Updated by mfriedrich on 2012-08-25 16:17:28 +00:00
the function warnings can be resolved by implicitely fetching that within ido2db_db_timet_to_sql(), and making 0 the NULL string on the function.
but that does not solve the problem with affected rows == 0 ... strangely enough. that query needs a deeper analysis. probably we're getting 2 updates in a row, where one is affecting, and one is not, causing the wrong insert.
Updated by mfriedrich on 2012-08-29 17:04:09 +00:00
next round - we get 2x the same comments, one time ADD one time LOAD. this is due to the fact, that i have kept the flapping comment inside the retention.dat, as well as the core automatically detects the flapping once more, and adds that comment as well. both actions trigger a nebcallback on core startup.
previously, the ido2db insert on duplicate key update procedure would have just thrown an exception, which was handled internally, and none would have seen this. now, we have the problem that the insert should not happen - so we possibly need to add an expensive SELECT before actually trying to insert the comment. or we use the shitty replace into functionality?
Updated by mfriedrich on 2012-08-29 17:12:44 +00:00
i guess we shouldn't put much effort into REPLACE, as this is also an extension to the mysql standard, and might get deprecated (namely "flagged unsafe") too.
Updated by mfriedrich on 2012-08-31 16:23:57 +00:00
Updated by mfriedrich on 2012-08-31 17:27:14 +00:00
ok, there's a certain amount of data which hits ido2db in the same second, therefore we've got 2 exact same update queries, where the second update is not returning any affected values. mysql shell treats this right
Updated by mfriedrich on 2012-08-31 19:45:21 +00:00
hm, i guess the faulty return of "affected rows" is just plain mysql dbi driver specific. because in doing so on a mysql shell, it works - everything changed, and affected is also 1. in doing so with postgresql, it also works.
probably the driver handlers affected and matched differently within the driver layer itsself. on debian wheezy i got
need to recheck on wheezy/sid if the error is consistent.
i don't have time to debug the shitty dbd driver though.

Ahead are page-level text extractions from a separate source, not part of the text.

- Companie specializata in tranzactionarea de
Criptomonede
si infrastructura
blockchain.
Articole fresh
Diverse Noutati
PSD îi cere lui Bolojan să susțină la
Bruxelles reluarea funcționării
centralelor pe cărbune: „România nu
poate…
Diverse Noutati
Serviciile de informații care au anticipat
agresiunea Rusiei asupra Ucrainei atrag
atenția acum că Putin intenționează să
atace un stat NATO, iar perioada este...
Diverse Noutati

in order to stay safe, and not to lose too much performance (because status UPDATES happen n-1 of the time, while the initial insert only happens once on initial startup - since we do not clean any *status tables at all), we'll double check this for sanity.

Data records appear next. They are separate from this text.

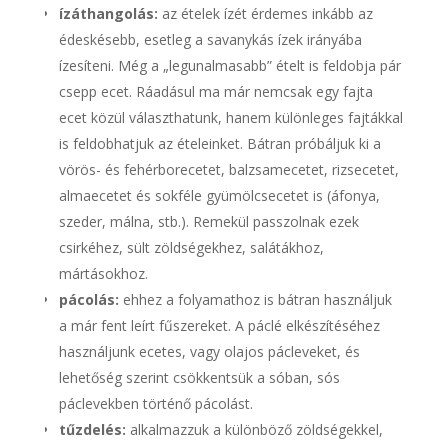
ízáthangolás:
az ételek ízét érdemes inkább az
édeskésebb, esetleg a savanykás ízek irányába
ízesíteni. Még a „legunalmasabb” ételt is feldobja pár
csepp ecet. Ráadásul ma már nemcsak egy fajta
ecet közül választhatunk, hanem különleges fajtákkal
is feldobhatjuk az ételeinket. Bátran próbáljuk ki a
vörös- és fehérborecetet, balzsamecetet, rizsecetet,
almaecetet és sokféle gyümölcsecetet is (áfonya,
szeder, málna, stb.). Remekül passzolnak ezek
csirkéhez, sült zöldségekhez, salátákhoz,
mártásokhoz.
pácolás:
ehhez a folyamathoz is bátran használjuk
a már fent leírt fűszereket. A páclé elkészítéséhez
használjunk ecetes, vagy olajos pácleveket, és
lehetőség szerint csökkentsük a sóban, sós
páclevekben történő pácolást.
tűzdelés:
alkalmazzuk a különböző zöldségekkel,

this will move the SELECT (which is another performance killing query) out of the standard-to-be-executed queries, and adds it as safety check before inserting anything into the table which would violate the unique constraints.
currently done for
though there might be more tables and queries affected by that, so we should possibly add safety calls to each query former known as "insert-on-duplicate-key-update-mysql-foobar".
Updated by mfriedrich on 2012-09-02 14:21:47 +00:00
the problematic queries are duplicated nebtype events to be dumped into the database at the exact timestamp (where the query does not make a difference on the nanoseconds).
which we solved for comments and commenthistory table.
pending fix for scheduleddowntime and downtimehistory
Updated by mfriedrich on 2012-09-16 15:42:01 +00:00
rewrote all mysql update/insert queries to have a safety select, as it seems that at least on debian, the libdbi mysql driver is broken, always returning 0 on affected rows.
since this is now a complete rewrite, everybody test NOW! currently in test/ido.